Text can sometimes still bridge through terminal paste or OSC52, but image clipboard access and local screenshot temp paths remain tied to the machine running Hermes.
### Workarounds for SSH
1. **Upload the image file** — Save the image locally, upload it to the remote server via `scp`, VSCode's file explorer (drag-and-drop), or any file transfer method. Then reference it by path. *(A `/attach <filepath>` command is planned for a future release.)*
2. **Use a URL** — If the image is accessible online, just paste the URL in your message. The agent can use `vision_analyze` to look at any image URL directly.

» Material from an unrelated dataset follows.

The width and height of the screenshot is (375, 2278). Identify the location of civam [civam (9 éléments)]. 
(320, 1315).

3. **X11 forwarding** — Connect with `ssh -X` to forward X11. This lets `xclip` on the remote machine access your local X11 clipboard. Requires an X server running locally (XQuartz on macOS, built-in on Linux X11 desktops). Slow for large images.

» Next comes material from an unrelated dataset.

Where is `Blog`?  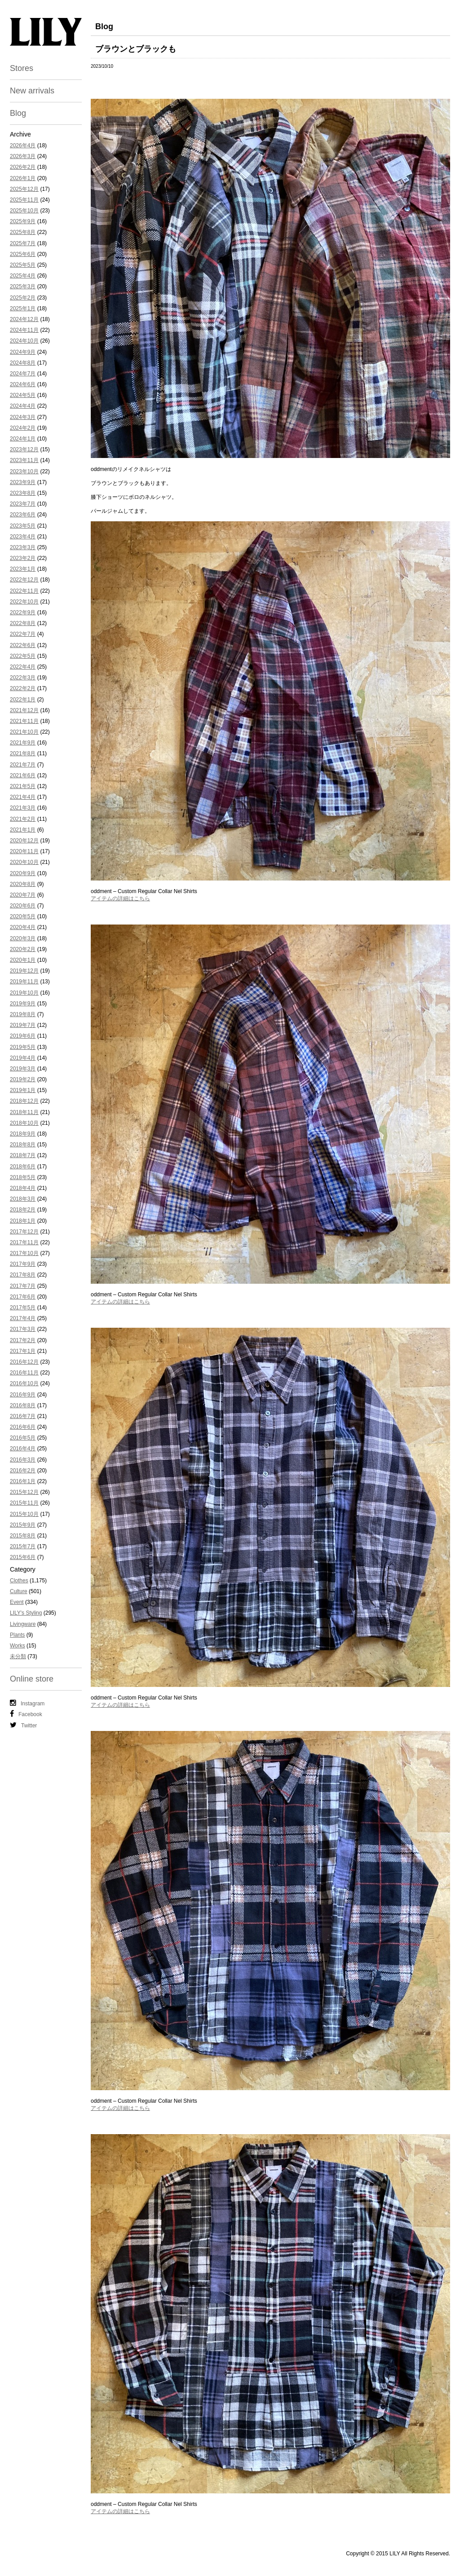 Blog is located at coordinates (18, 113).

4. **Use a messaging platform** — Send images to Hermes via Telegram, Discord, Slack, or WhatsApp. These platforms handle image upload natively and are not affected by clipboard/terminal limitations.
## Why Terminals Can't Paste Images
This is a common source of confusion, so here's the technical explanation:
Terminals are **text-based** interfaces. When you press Ctrl+V (or Cmd+V), the terminal emulator:
1. Reads the clipboard for **text content**
2. Wraps it in [bracketed paste](https://en.wikipedia.org/wiki/Bracketed-paste) escape sequences
3. Sends it to the application through the terminal's text stream
If the clipboard contains only an image (no text), the terminal has nothing to send. There is no standard terminal escape sequence for binary image data. The terminal simply does nothing.
This is why Hermes uses a separate clipboard check — instead of receiving image data through the terminal paste event, it calls OS-level tools (`osascript`, `powershell.exe`, `xclip`, `wl-paste`) directly via subprocess to read the clipboard independently.
## Supported Models
Image paste works with any vision-capable model. The image is sent as a base64-encoded data URL in the OpenAI vision content format:
```json
{
"type": "image_url",
"image_url": {
"url": "data:image/png;base64,..."
}
}
```
Most modern models support this format, including GPT-4 Vision, Claude (with vision), Gemini, and open-source multimodal models served through OpenRouter.